━━━ RECORDS FOR THE EXERCISE ━━━

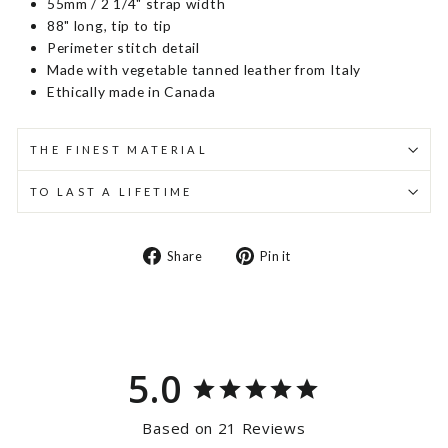
55mm / 2 1/4" strap width
88" long, tip to tip
Perimeter stitch detail
Made with vegetable tanned leather from Italy
Ethically made in Canada
THE FINEST MATERIAL
TO LAST A LIFETIME
Share
Pin
Share
Pin it
on
on
Facebook
Pinterest
5.0
Based on 21 Reviews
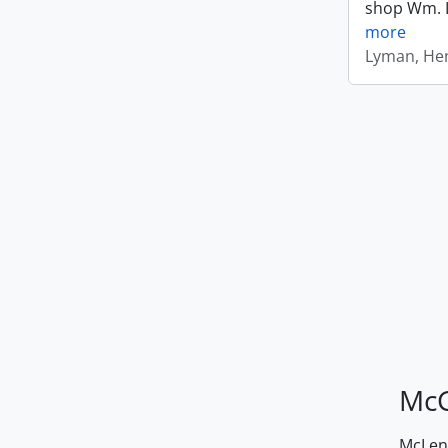
shop Wm. Ly
more
Lyman, Hen
McG
McLenn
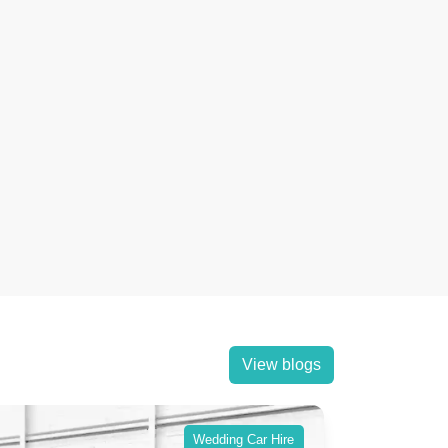
View blogs
Wedding Car Hire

━━━

* _DIRECTIONS_:
Transcribe every record above in full. Pictures stay out of the copy.

* _TASK RESPONSE_:
55mm / 2 1/4" strap width
88" long, tip to tip
Perimeter stitch detail
Made with vegetable tanned leather from Italy
Ethically made in Canada
THE FINEST MATERIAL
TO LAST A LIFETIME
Share
Pin
Share
Pin it
on
on
Facebook
Pinterest
5.0
Based on 21 Reviews
shop Wm. Ly
more
Lyman, Hen
McG
McLenn
View blogs
Wedding Car Hire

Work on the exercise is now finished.